Editorial Rating: 5 Stars (Outstanding)
Full disclosure. I’m a massive Pip Utton fan and have been since I saw him “As Dickens” at EdFringe 2011. Bob Dylan on the other hand, meh not so much, but then I don’t much care for that Hitler chap Pip’s currently playing either. Bob Dylan has been described as the voice of a generation and that generation is queuing round the block. Their combined ages would take us back to a time when Noah was thinking about growing a beard and Keith Richards was qualifying for a seniors’ bus pass.
We enter to find ourselves backstage at Dylan’s last live performance. He’s taking a few questions from the press, chronicling the past with a soft-spoken worldview that is anything but weary. There’s a bottle of Heavens Door Tennessee Bourbon, the whiskey owned and approved by Dylan, which incorporates into the design the gates to Dylan’s home which he welded himself. Only someone as crazy as the man who brings to the Fringe three separate shows at three separate venues would be unhinged enough to come to Scotch-land and promote an American rye.

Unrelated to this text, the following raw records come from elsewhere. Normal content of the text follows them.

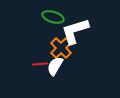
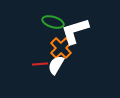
green ellipse: moved 5 px down
white semicircle: moved 1 px right, 1 px up
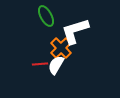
green ellipse: moved 7 px left, 6 px up; rotated 45 degrees clockwise
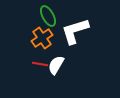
green ellipse: moved 2 px right
orange cross: moved 19 px left, 10 px up; rotated 10 degrees clockwise
red line: rotated 14 degrees clockwise
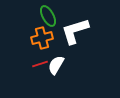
orange cross: rotated 20 degrees clockwise
red line: rotated 28 degrees counterclockwise
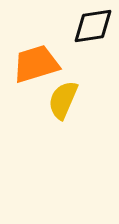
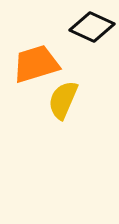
black diamond: moved 1 px left, 1 px down; rotated 33 degrees clockwise
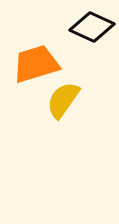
yellow semicircle: rotated 12 degrees clockwise
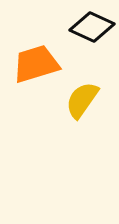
yellow semicircle: moved 19 px right
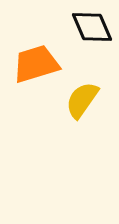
black diamond: rotated 42 degrees clockwise
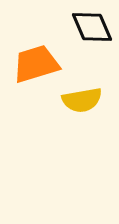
yellow semicircle: rotated 135 degrees counterclockwise
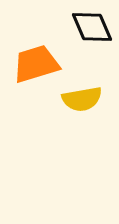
yellow semicircle: moved 1 px up
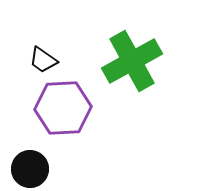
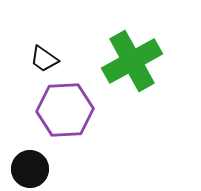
black trapezoid: moved 1 px right, 1 px up
purple hexagon: moved 2 px right, 2 px down
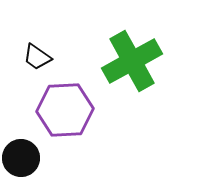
black trapezoid: moved 7 px left, 2 px up
black circle: moved 9 px left, 11 px up
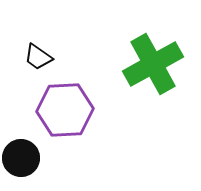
black trapezoid: moved 1 px right
green cross: moved 21 px right, 3 px down
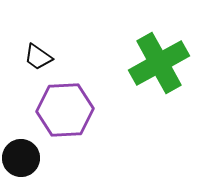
green cross: moved 6 px right, 1 px up
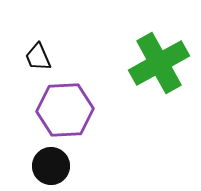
black trapezoid: rotated 32 degrees clockwise
black circle: moved 30 px right, 8 px down
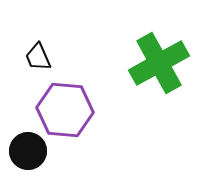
purple hexagon: rotated 8 degrees clockwise
black circle: moved 23 px left, 15 px up
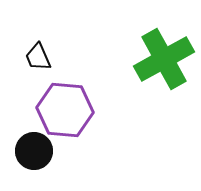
green cross: moved 5 px right, 4 px up
black circle: moved 6 px right
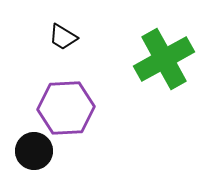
black trapezoid: moved 25 px right, 20 px up; rotated 36 degrees counterclockwise
purple hexagon: moved 1 px right, 2 px up; rotated 8 degrees counterclockwise
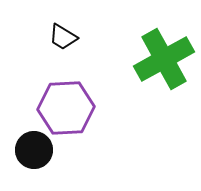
black circle: moved 1 px up
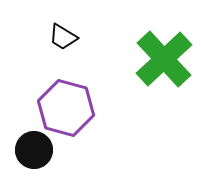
green cross: rotated 14 degrees counterclockwise
purple hexagon: rotated 18 degrees clockwise
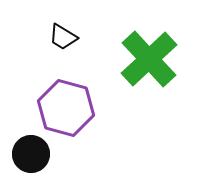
green cross: moved 15 px left
black circle: moved 3 px left, 4 px down
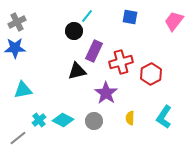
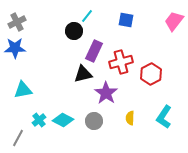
blue square: moved 4 px left, 3 px down
black triangle: moved 6 px right, 3 px down
gray line: rotated 24 degrees counterclockwise
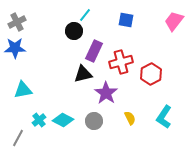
cyan line: moved 2 px left, 1 px up
yellow semicircle: rotated 152 degrees clockwise
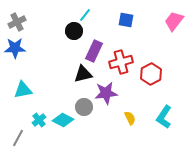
purple star: rotated 30 degrees clockwise
gray circle: moved 10 px left, 14 px up
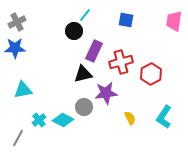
pink trapezoid: rotated 30 degrees counterclockwise
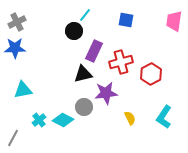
gray line: moved 5 px left
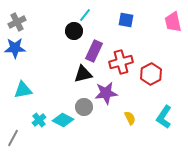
pink trapezoid: moved 1 px left, 1 px down; rotated 20 degrees counterclockwise
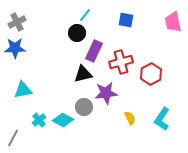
black circle: moved 3 px right, 2 px down
cyan L-shape: moved 2 px left, 2 px down
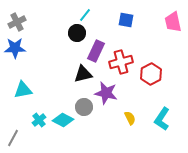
purple rectangle: moved 2 px right
purple star: rotated 20 degrees clockwise
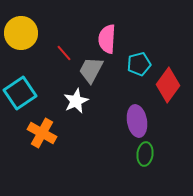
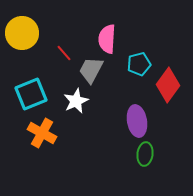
yellow circle: moved 1 px right
cyan square: moved 11 px right, 1 px down; rotated 12 degrees clockwise
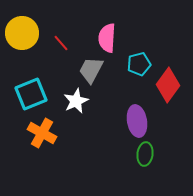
pink semicircle: moved 1 px up
red line: moved 3 px left, 10 px up
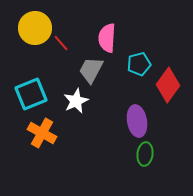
yellow circle: moved 13 px right, 5 px up
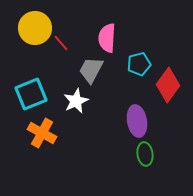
green ellipse: rotated 15 degrees counterclockwise
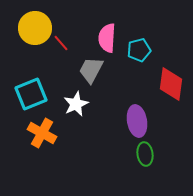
cyan pentagon: moved 14 px up
red diamond: moved 3 px right, 1 px up; rotated 28 degrees counterclockwise
white star: moved 3 px down
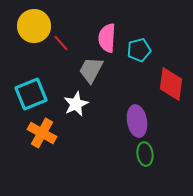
yellow circle: moved 1 px left, 2 px up
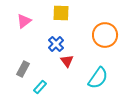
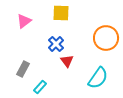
orange circle: moved 1 px right, 3 px down
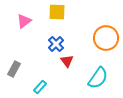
yellow square: moved 4 px left, 1 px up
gray rectangle: moved 9 px left
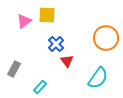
yellow square: moved 10 px left, 3 px down
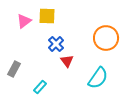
yellow square: moved 1 px down
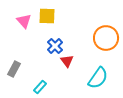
pink triangle: rotated 35 degrees counterclockwise
blue cross: moved 1 px left, 2 px down
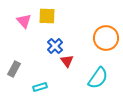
cyan rectangle: rotated 32 degrees clockwise
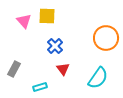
red triangle: moved 4 px left, 8 px down
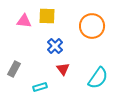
pink triangle: rotated 42 degrees counterclockwise
orange circle: moved 14 px left, 12 px up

Starting with Dylan’s whiskey is a smart and stylish opening by the play’s author, the magnificent multi Fringe First-winning John Clancy. The fruits of Dylan’s success as a songwriter have liberated him, materially-speaking, to concentrate on intellectual and spiritual pursuits. We are hearing the voice of an unwilling guru who prefers questions to answers, individuality to conformity. Yet Bob Dylan, we learn, is just as much a carefully curated brand as his spirituous liquor. There’s some great fourth wall smashing over Utton’s choice of attire for the upcoming final performance – should it be the dark or the light black shirt. Folk know what Bob Dylan is supposed to look like and they’re meant to.
Brand Bob Dylan is a single oak tree, grown of over 200 acorns – the memorized folk songs which became his early musical bedrock and turned Robert Allen Zimmerman’s stage persona into a household name. The Dylan on our stage has no desire to become an exhibit, a fossil on display like one of the pictures on those bucket lists of paintings one simply has to see this side of heaven’s door. And so he’s calling time, and what a time it was. A time of war in SouthEast Asia. Social and political discord in the West. Changing fashions and age old problems. What must have it been like to have seen all this from the personal and professional perspective of Bob Dylan?
I come away liking Utton’s soft-spoken, open-minded, big-hearted character. I’d like to buy a couple of t-shirts, or maybe some tea towels with some of John Clancy’s most ringing lines and phrases. But then, of course, they wouldn’t have the impact of Utton’s unique, transcendental delivery. I’m looking at Pip Utton, but I’m seeing Bob Dylan. How does he do that? Maybe we’d all look this good if we had David Calvitto directing us too. Calvitto is an actor’s actor. A firm Fringe favourite and the ideal choice to stage a show that walks so softly while carrying a big stick. Utton performing, Clancy writing, Calvitto directing. It’s like all our EdFringe Christmases have come at once. Just add Guy Masterson and Sir Ian McGandolph selling ice cream in the foyer and you’ve got yourself the perfect theatrical experience.